:: Exercise brief ::
Write out exactly the lines from the one that contains "strong intention to" down to the last line of the material below, keeping both ends and omitting pictures.

:: Exercise data ::
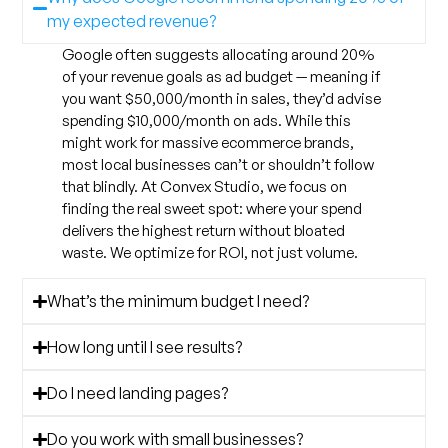
my expected revenue?
Google often suggests allocating around 20%
of your revenue goals as ad budget — meaning if
you want $50,000/month in sales, they’d advise
spending $10,000/month on ads. While this
might work for massive ecommerce brands,
most local businesses can’t or shouldn’t follow
that blindly. At Convex Studio, we focus on
finding the real sweet spot: where your spend
delivers the highest return without bloated
waste. We optimize for ROI, not just volume.
What’s the minimum budget I need?
How long until I see results?
Do I need landing pages?
Do you work with small businesses?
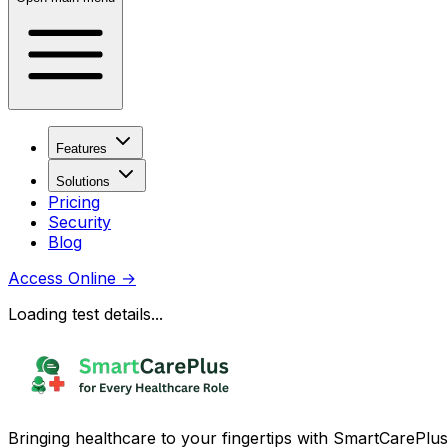
Features
Solutions
Pricing
Security
Blog
Access Online
→
Loading test details...
Bringing healthcare to your fingertips with SmartCarePlus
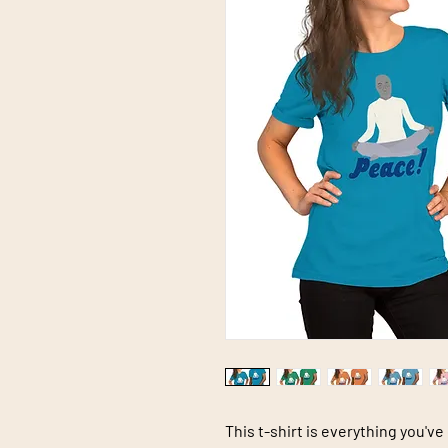
This t-shirt is everything you've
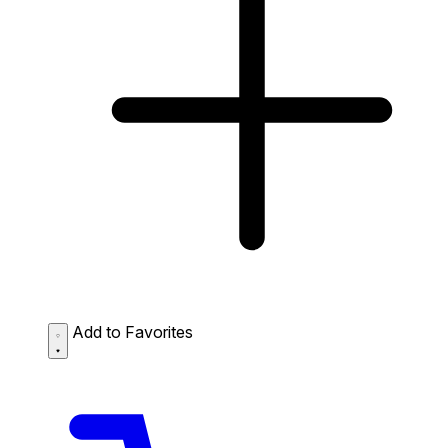
Add to Favorites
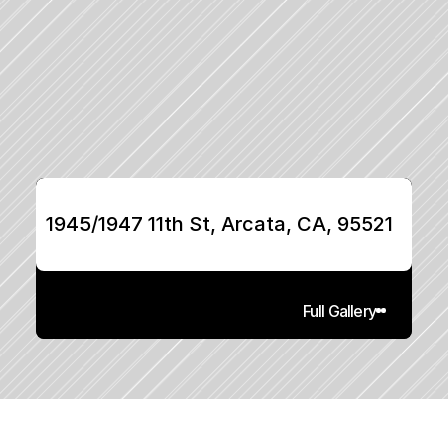
1945/1947 11th St, Arcata, CA, 95521
Full Gallery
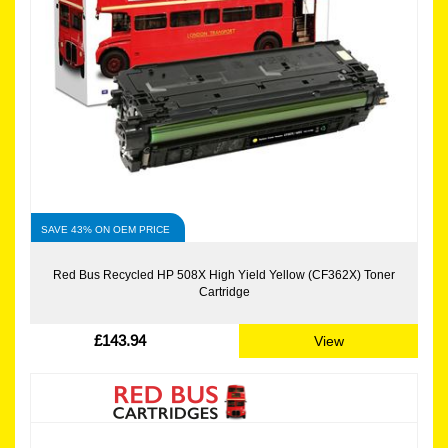
SAVE 43% ON OEM PRICE
Red Bus Recycled HP 508X High Yield Yellow (CF362X) Toner
Cartridge
£143.94
View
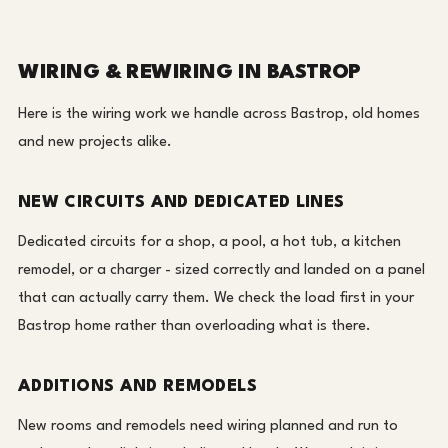
WIRING & REWIRING IN BASTROP
Here is the wiring work we handle across Bastrop, old homes
and new projects alike.
NEW CIRCUITS AND DEDICATED LINES
Dedicated circuits for a shop, a pool, a hot tub, a kitchen
remodel, or a charger - sized correctly and landed on a panel
that can actually carry them. We check the load first in your
Bastrop home rather than overloading what is there.
ADDITIONS AND REMODELS
New rooms and remodels need wiring planned and run to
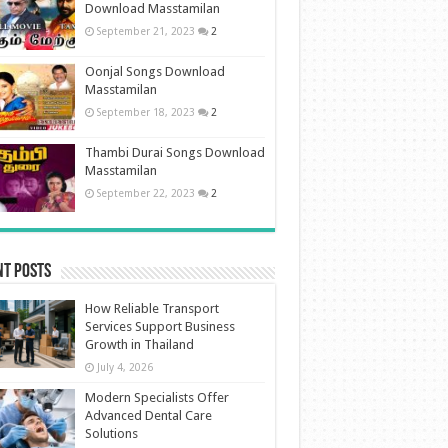
Download Masstamilan
September 21, 2023
2
Oonjal Songs Download
Masstamilan
September 18, 2023
2
Thambi Durai Songs Download
Masstamilan
September 22, 2023
2
nt Posts
How Reliable Transport
Services Support Business
Growth in Thailand
July 4, 2026
Modern Specialists Offer
Advanced Dental Care
Solutions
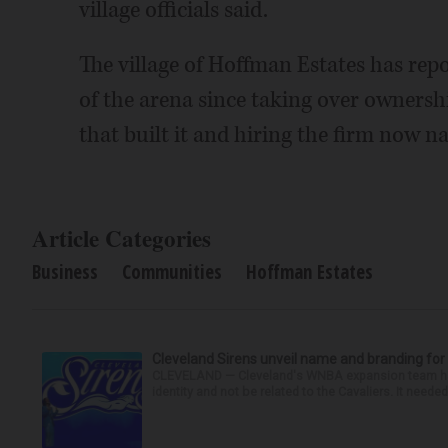
village officials said.
The village of Hoffman Estates has rep
of the arena since taking over ownersh
that built it and hiring the firm now 
Article Categories
Business
Communities
Hoffman Estates
Cleveland Sirens unveil name and branding f
CLEVELAND — Cleveland's WNBA expansion team had th
identity and not be related to the Cavaliers. It needed 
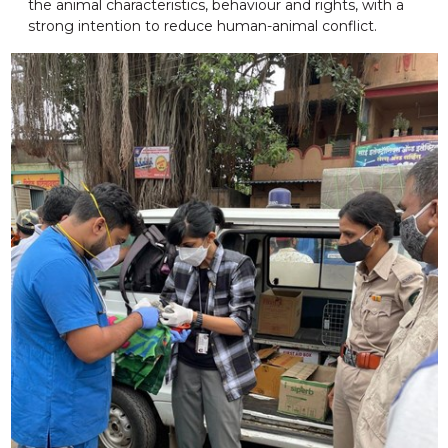
the animal characteristics, behaviour and rights, with a
strong intention to reduce human-animal conflict.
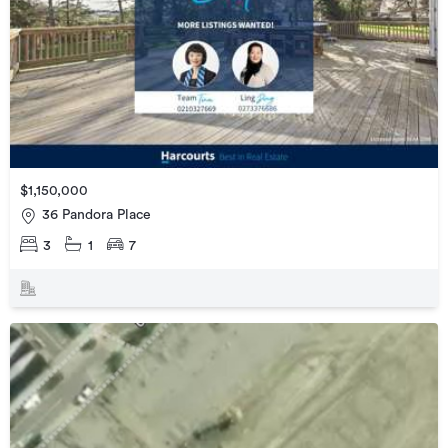
$1,150,000
36 Pandora Place
3
1
7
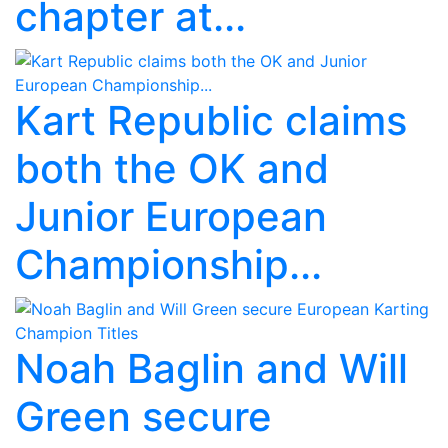
chapter at...
Kart Republic claims
both the OK and
Junior European
Championship...
Noah Baglin and Will
Green secure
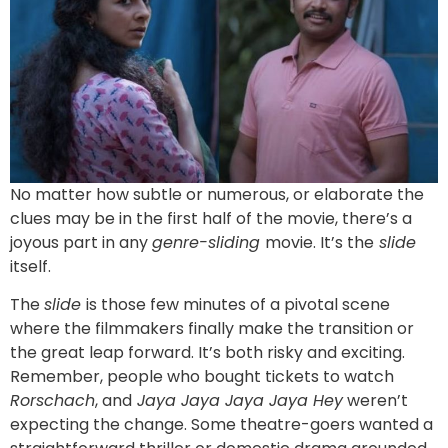
No matter how subtle or numerous, or elaborate the
clues may be in the first half of the movie, there’s a
joyous part in any
genre-sliding
movie. It’s the
slide
itself.
The
slide
is those few minutes of a pivotal scene
where the filmmakers finally make the transition or
the great leap forward. It’s both risky and exciting.
Remember, people who bought tickets to watch
Rorschach
, and
Jaya Jaya Jaya Jaya Hey
weren’t
expecting the change. Some theatre-goers wanted a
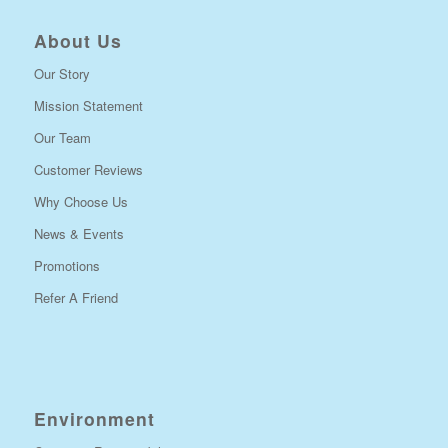
About Us
Our Story
Mission Statement
Our Team
Customer Reviews
Why Choose Us
News & Events
Promotions
Refer A Friend
Environment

:: Task answer ::
strong intention to reduce human-animal conflict.
$1,150,000
36 Pandora Place
3
1
7
chapter at...
Kart Republic claims
both the OK and
Junior European
Championship...
Noah Baglin and Will
Green secure
No matter how subtle or numerous, or elaborate the
clues may be in the first half of the movie, there’s a
joyous part in any
genre-sliding
movie. It’s the
slide
itself.
The
slide
is those few minutes of a pivotal scene
where the filmmakers finally make the transition or
the great leap forward. It’s both risky and exciting.
Remember, people who bought tickets to watch
Rorschach
, and
Jaya Jaya Jaya Jaya Hey
weren’t
expecting the change. Some theatre-goers wanted a
About Us
Our Story
Mission Statement
Our Team
Customer Reviews
Why Choose Us
News & Events
Promotions
Refer A Friend
Environment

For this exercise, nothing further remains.